## Page-level text extractions
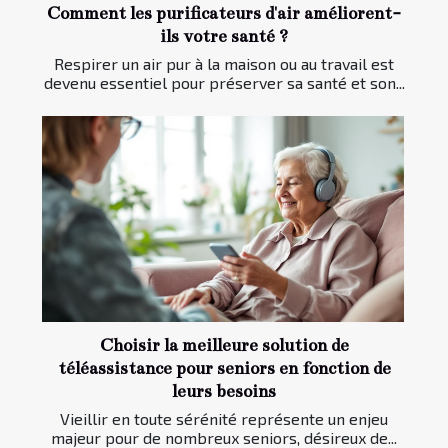
Comment les purificateurs d'air améliorent-
ils votre santé ?
Respirer un air pur à la maison ou au travail est
devenu essentiel pour préserver sa santé et son...
Choisir la meilleure solution de
téléassistance pour seniors en fonction de
leurs besoins
Vieillir en toute sérénité représente un enjeu
majeur pour de nombreux seniors, désireux de...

## About this exercise
In the records above, find the line containing "devenu essentiel pour"; please retype it and every line after it through the last line, exactly and with nothing else.

## Task result
devenu essentiel pour préserver sa santé et son...
Choisir la meilleure solution de
téléassistance pour seniors en fonction de
leurs besoins
Vieillir en toute sérénité représente un enjeu
majeur pour de nombreux seniors, désireux de...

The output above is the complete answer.